Flash Essays 101
a two week intensive on micro-nonfiction craft and form
October 15, 2015
“I shall not today attempt further to define the kinds of material I understand to be embraced within that shorthand description; and perhaps I could never succeed in intelligibly doing so. But I know it when I see it…” Chief Justice Potter Stewart
In this intensive two-week course we will explore both the tools and the ongoing conversation around the brief essay. You will have access to craft lectures, readings, and instructor feedback.
We will read as widely as possible in the fast-paced course (but note that you will have at least a full week of post-course access to the materials, in case you need to take your time with any of them) while exploring different components of nonfiction through prompts and forum discussions.

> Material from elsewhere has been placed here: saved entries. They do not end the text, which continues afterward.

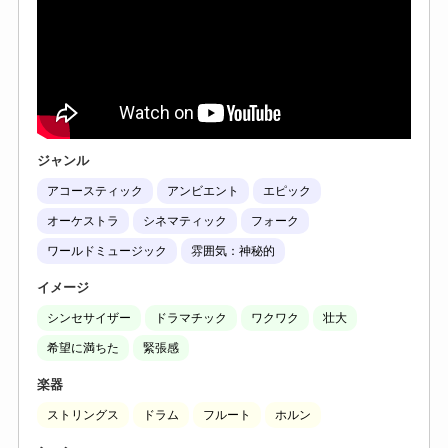
ジャンル
アコースティック
アンビエント
エピック
オーケストラ
シネマティック
フォーク
ワールドミュージック
雰囲気：神秘的
イメージ
シンセサイザー
ドラマチック
ワクワク
壮大
希望に満ちた
緊張感
楽器
ストリングス
ドラム
フルート
ホルン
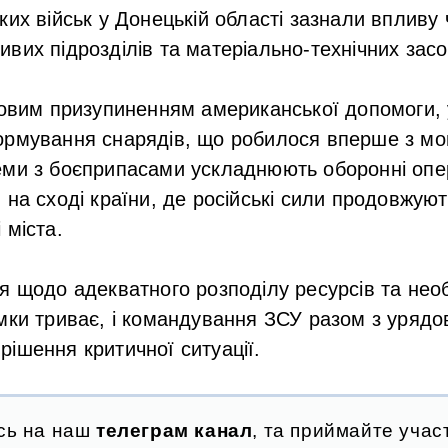
ких військ у Донецькій області зазнали впливу
вих підрозділів та матеріально-технічних засоб
совим призупиненням американської допомоги, у
ормування снарядів, що робилося вперше з мо
ми з боєприпасами ускладнюють оборонні опер
на сході країни, де російські сили продовжують
 міста.
я щодо адекватного розподілу ресурсів та необ
мки триває, і командування ЗСУ разом з уряд
ішення критичної ситуації.
сь на наш
телеграм канал
, та приймайте участ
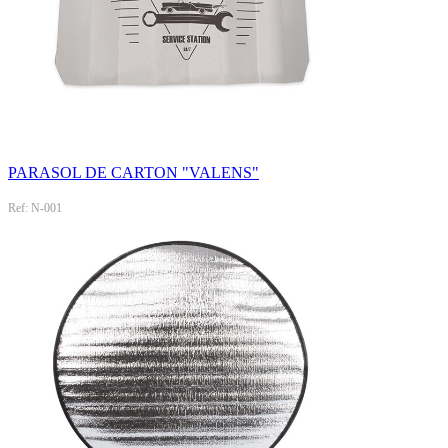
PARASOL DE CARTON "VALENS"
Ref: N-001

The first week will focus on craft, specifically how to leverage brevity and concision as related to setting, characters, and narrative arc. Week two will look at flash essays across genres: lyric and narrative, travel, memoir, and research-based. Each week, a series of prompts will offer you a variety of options for practicing the components presented as well as encourage experimentation, exploration, and the generation of new work.

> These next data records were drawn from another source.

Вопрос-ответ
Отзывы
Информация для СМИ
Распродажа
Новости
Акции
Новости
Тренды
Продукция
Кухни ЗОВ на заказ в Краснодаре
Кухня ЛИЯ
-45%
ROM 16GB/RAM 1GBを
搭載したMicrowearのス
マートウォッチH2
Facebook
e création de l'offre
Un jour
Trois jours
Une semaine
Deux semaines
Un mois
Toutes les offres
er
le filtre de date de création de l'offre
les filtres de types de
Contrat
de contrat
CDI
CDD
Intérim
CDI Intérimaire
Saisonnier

As we go, we will be discussing where and how to publish this work, both in print and online.
About the Instructor
Chelsea Biondolillo has a dual MFA in creative writing and environmental studies from the University of Wyoming. Her chapbook Ologies, featuring experimental and lyric essays, won the 2015 Etchings Press chapbook contest. She has pushed the boundaries of prose in Sonora Review, Passages North, Brevity, Hayden’s Ferry Review, NanoFiction, DecomP, Diagram, McSweeney’s Internet Tendency and others. She is currently working on a lot of things, including a book about vultures that combines travel, memoir, ecology, and natural history.
“I didn’t know so many things were essays!” – former student
Go at your own pace, but generate as much as you can, and you are encouraged to post your results, marathon-style, to the class space (and give feedback if you’ve got time!). There will also be a forum available on the course page where you and the rest of the workshop group can communicate with one another about ideas, questions, and your favorite sources for inspiration, ideas, and motivation.

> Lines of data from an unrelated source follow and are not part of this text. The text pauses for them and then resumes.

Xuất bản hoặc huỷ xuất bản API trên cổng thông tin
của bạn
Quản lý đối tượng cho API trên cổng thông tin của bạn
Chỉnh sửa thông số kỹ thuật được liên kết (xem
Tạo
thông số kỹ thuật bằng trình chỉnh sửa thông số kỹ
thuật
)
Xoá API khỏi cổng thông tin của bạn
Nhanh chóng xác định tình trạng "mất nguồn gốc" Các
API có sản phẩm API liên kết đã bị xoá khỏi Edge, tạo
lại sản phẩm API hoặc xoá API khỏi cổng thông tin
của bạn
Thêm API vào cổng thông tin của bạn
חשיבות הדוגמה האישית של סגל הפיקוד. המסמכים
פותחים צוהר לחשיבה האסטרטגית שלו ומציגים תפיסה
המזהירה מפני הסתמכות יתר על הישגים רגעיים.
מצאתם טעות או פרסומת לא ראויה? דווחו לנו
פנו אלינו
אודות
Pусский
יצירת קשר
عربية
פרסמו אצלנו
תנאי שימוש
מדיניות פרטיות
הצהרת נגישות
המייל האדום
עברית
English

Apiary’s workshops are designed to provide both one-on-one instructor feedback and guidance, and a learning environment and supportive community to share in with your peers.
What you can expect
- a password-protected space in which to share work with your workshop leader and peers
- 2 weeks of readings, posted lectures, discussion topics and prompts. The ApiaryLit classroom model encourages but does not require peer feedback and discussion
- “office hours” in the form of private messaging and forum responses
- focused attention to the development and exploration of your own craft and language. This is about your work, and where you want to go.
- a supportive environment for your writing, always.